For many, it is enough to explain to fall of communism through its lack of legitimacy. „These regimes were illegitimate from the start and their fall was to be expected” – this argument, even though it is somewhat legit, is not enough. Yes, the European communist regimes were illegitimate, but they still manages to survive for 40 years. And then, why was it that in the 1980s, these regime came toppling down, one after the other? According to specialists, the main reason was the economic failure, obvious not only to the public, but also to the communist leaders themselves. We add to this causes of political, geopolitical, social and ideological nature.
Regarding the regime’s illegitimate nature, the argument is valid only on a theoretic level:with only one exception, that of Czechoslovakia, the communists got hold of power through falsified elections and soviet threats. But, in fact, all European communists regime were, in a few years, accepted by the population, thus winning some sort of legitimacy. In most cases, it was an economical legitimacy, gained through satisfying the population’s material needs. The best example is Kadar’s Hungary. After the repression that followed the Hungarian Revolution of 1956, Kadar initiated a reform plan that revitalized the Hungarian economy. In a few years, Kadar’s image wasn’t that of the man who had betrayed the country in favour of the Soviets, but that of a reformer who guarded the people’s welfare and prosperity.
A few theories on the fall of communism
Historian J.F. Brown has identified six main causes of the communist collapse. The first, and most important cause, was the general failure of the European communist regimes:a continuous failure of 40 years, a failure that ended up emphasizing the incompatibility between USSR’s interests and the national aspirations of the Eastern states.
The second cause is a direct consequence of the first:the general failure, particularly the economic one, emphasized the communists’ illegitimacy. They could no longer keep their promises of social harmony and economic prosperity. Also, the economic failure stimulated and helped consolidate the opposition and united the population against the regime. Intellectuals, students and workers ended up being disappointed with the regime and started to contest it.

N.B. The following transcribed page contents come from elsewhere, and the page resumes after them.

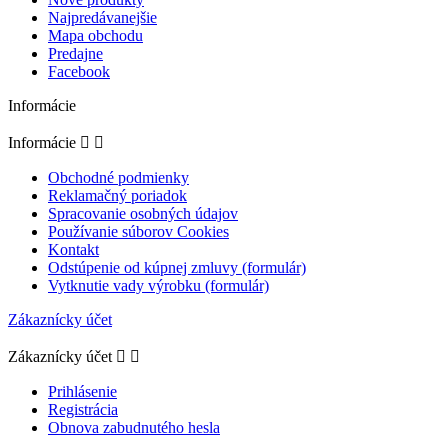
Najpredávanejšie
Mapa obchodu
Predajne
Facebook
Informácie
Informácie


Obchodné podmienky
Reklamačný poriadok
Spracovanie osobných údajov
Používanie súborov Cookies
Kontakt
Odstúpenie od kúpnej zmluvy (formulár)
Vytknutie vady výrobku (formulár)
Zákaznícky účet
Zákaznícky účet


Prihlásenie
Registrácia
Obnova zabudnutého hesla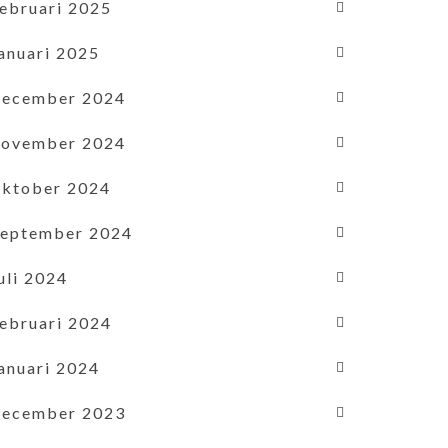
februari 2025
januari 2025
december 2024
november 2024
oktober 2024
september 2024
uli 2024
februari 2024
januari 2024
december 2023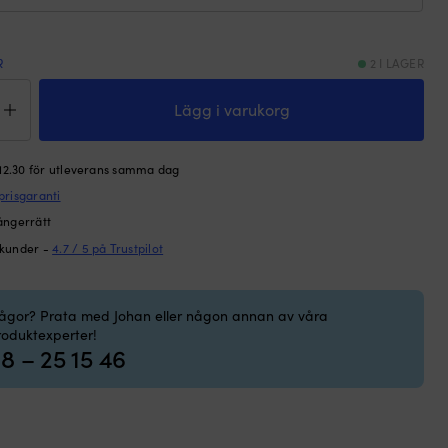
R
2 I LAGER
rondeller
ka
Lägg i varukorg
anet,
0
 12.30 för utleverans samma dag
,
prisgaranti
,
ångerrätt
k
 kunder -
4.7 / 5 på Trustpilot
ngd
rågor? Prata med Johan eller någon annan av våra
roduktexperter!
8 – 25 15 46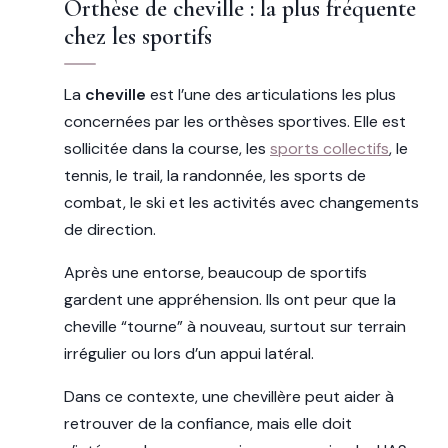
Orthèse de cheville : la plus fréquente
chez les sportifs
La
cheville
est l’une des articulations les plus
concernées par les orthèses sportives. Elle est
sollicitée dans la course, les
sports collectifs
, le
tennis, le trail, la randonnée, les sports de
combat, le ski et les activités avec changements
de direction.
Après une entorse, beaucoup de sportifs
gardent une appréhension. Ils ont peur que la
cheville “tourne” à nouveau, surtout sur terrain
irrégulier ou lors d’un appui latéral.
Dans ce contexte, une chevillère peut aider à
retrouver de la confiance, mais elle doit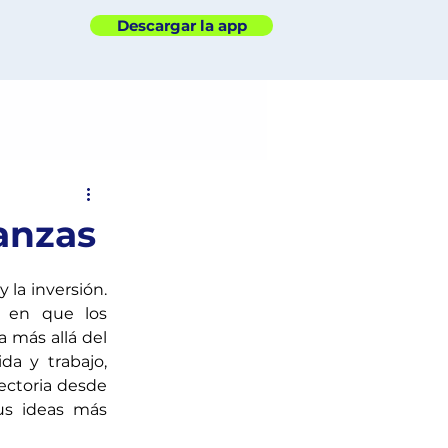
Descargar la app
nanzas
la inversión. 
 en que los 
 más allá del 
a y trabajo, 
ectoria desde 
us ideas más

A fourth cause would be that the communist elite, provoked by the opposition and intimidated by its failure, lost the confidence in its own ability to lead and, most importantly, the will to use violence in order to keep its political position (like they did in 1956 or 1968). The last two causes are linked to external factors:first, the improvement of relations with the West and, secondly, the impact of the reformatory wave coming from Gorbachev’s USSR. This new leader in Kremlin, through his new vision, disheartened the communist conservatives in Eastern Europe, and paralysed their actions by denouncing the Brezhnev doctrine. The communist leaders in Prague, Bucharest, Berlin and other Eastern capitals didn’t know how to handle a liberal soviet leader who wanted to change the system they tried so hard to protect (”so the East European conservatives bargained for everything except a liberal Soviet leader”).
If Brown’s explanation considers several factors, other historians have preferred to focus on only certain causes. Robin Okey, for example, emphasizes the importance of the loss of legitimacy. According to Okey, the regimes’ legitimacy was lost in stages, somewhere along the four decades of communism. First, the communist regimes lost their moral legitimacy, through the Stalinist abuses that showed the communist ideology isn’t morally superior, like its leaders claimed. The next to disappear is the political legitimacy, through the soviet interventions in 1956 and 1968:these showed that the independence and sovereignty of communist states is a mere illusion, and that Eastern Europe was nothing more than a victim of soviet imperialism. In the end, the economic legitimacy was also lost. If they had been able to support their socialist economies, the communist regimes would have survived somehow. But the moment that the economic failure becomes obvious, together with the idea that the system is not in any was salvageable, their fate was sealed.
Okey analyses the fall of communism starting with a theory regarding a system failure. This process has two simultaneous phases:first, a build-up of will and/or power of the led people to contest the status-quo’s legitimacy. This brings an upsurge of opposition movements. In parallel, we have a decrease of will and/or power of the communist leaders to keep the status-quo, which translates into a hesitation to use force against the opposition. This is what happened in the communist countries in Europe in the 1980s:the opposition and civil society continues to develop and gains more and more strength, and the communist leaders no longer know who to deal with it without the use of violence. And in the end, they give in (with one exception:Ceausescu’s Romania).
Romanian political scientist Vladimir Tismaneanu thinks that this capitulation of communist elites can be explained through the fact that even they had lost all confidence and hope that the system can be saved. Confronted with serious economic problems and with the radical changes in Moscow, the communist leaders no longer considered the ideology to be a source of inspiration and motivation. And once they lost the ideological commitment, they had nothing to count on and no reason to use violence in order to save a system they no longer believed in.